Difference of Value functions in Markov decision Processes

43 Views Asked by At

I have recently started working on MDPs and there is a particular issue I haven't understood.

For sake of clarity, consider only finite spaces such that : $S$ finite state space, $A$ finite action space, $T^a$ the transition matrix associated to action $a$ and the stage cost at stage $n$ as $g_n:S\times A\to[0,\bar{g}]$ with $\bar{g}<\infty$. We consider the deterministic strategy $x$.

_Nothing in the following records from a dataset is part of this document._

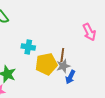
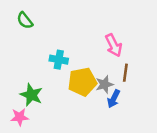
pink arrow: (89, 32) -> (114, 45), moved
brown line: (62, 55) -> (125, 73), moved

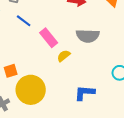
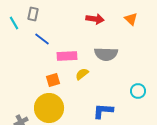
pink rectangle: (49, 38) -> (67, 56), turned -54
orange square: (11, 71) -> (53, 80), moved

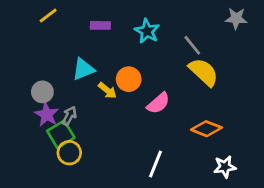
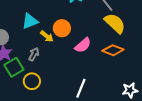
gray arrow: (69, 116) -> (34, 54), moved
orange diamond: (206, 129) -> (113, 50), moved
yellow circle: (69, 153) -> (32, 81), moved

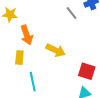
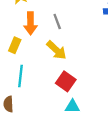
gray line: (72, 13) -> (57, 22), moved
red square: (87, 71) -> (66, 81), moved

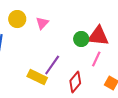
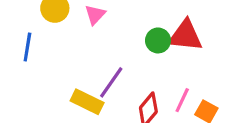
pink line: (96, 59) -> (182, 100), moved

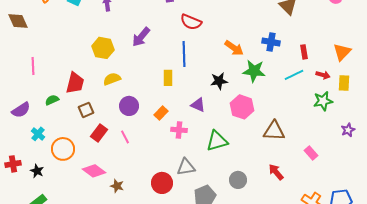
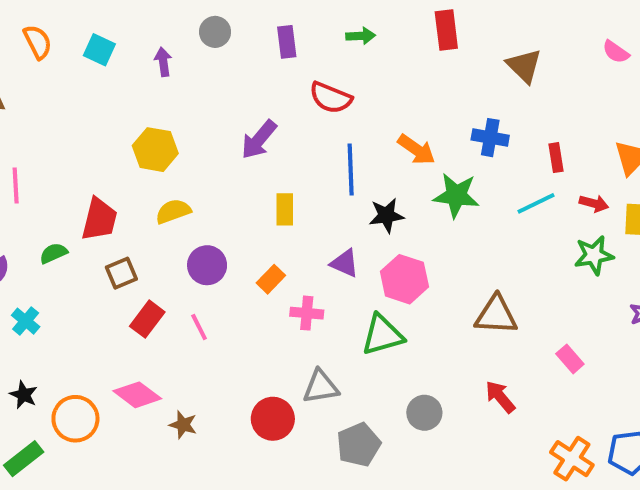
purple arrow: (141, 37) -> (259, 140), moved
blue line: (184, 54) -> (351, 169), moved
pink hexagon: (242, 107) -> (404, 279), moved
orange circle: (63, 149) -> (75, 419), moved

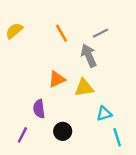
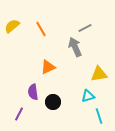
orange line: (61, 33) -> (41, 29), moved
yellow triangle: (84, 88) -> (99, 74), moved
black circle: (63, 131) -> (53, 102), moved

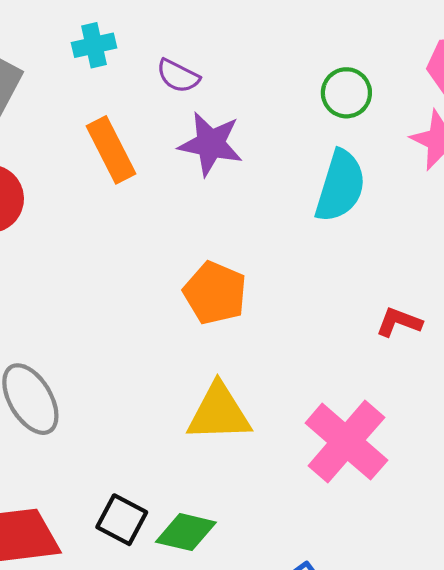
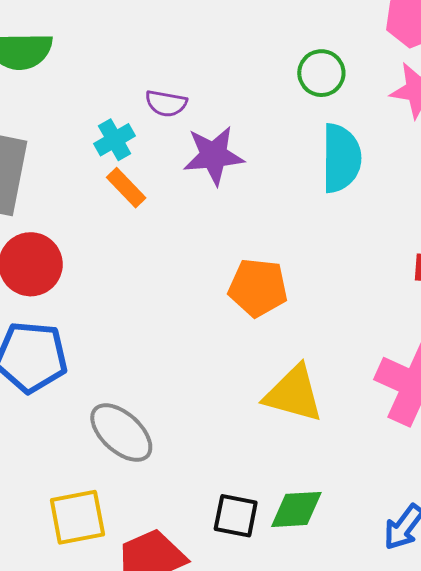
cyan cross: (94, 45) -> (115, 140), moved
orange rectangle: (111, 150) -> (126, 188), size x0.7
yellow triangle: (219, 413) -> (294, 394), turned 34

Consider the following discounted (or undiscounted) total cost as follows $V(x)=\sum_{n\geq 0}\beta^nT_0^n(x)g_n(x)$ with $\beta\in(0,1]$.

Consider $x^*$ the optimal strategy and define $x^\prime$ as follows: up to stage N you play $x_n\neq x^\ast_n$ for $n\in\{1,...,N\}$ and afterwards you play as strategy $x^\ast$.

For any initial state, you play either $x^\ast$ or $x^\prime$. Define for the same initial state that $V(x^\ast)-V(x^\prime):=\sum_n\beta^nT_0^N(x^\ast)\times T_N^n(x^\ast)g_n-\sum_n\beta^nT_0^N(x)\times T_N^n(x^\ast)g_n$

How is it possible to write $V(x^\ast)-V(x^\prime)=\sum_n\beta^n(T_0^N(x^\ast)-T_0^N(x^\prime))\times T_N^n(x^\ast)g_n$

My issue is as follows. If you start from the same initial state but play a different strategy up to stage N, you might arrive to two different states. These two different states might have different optimal action $x^\ast$ afterwards and therefore it shouldn't be possible to factorize. Am I missing something ?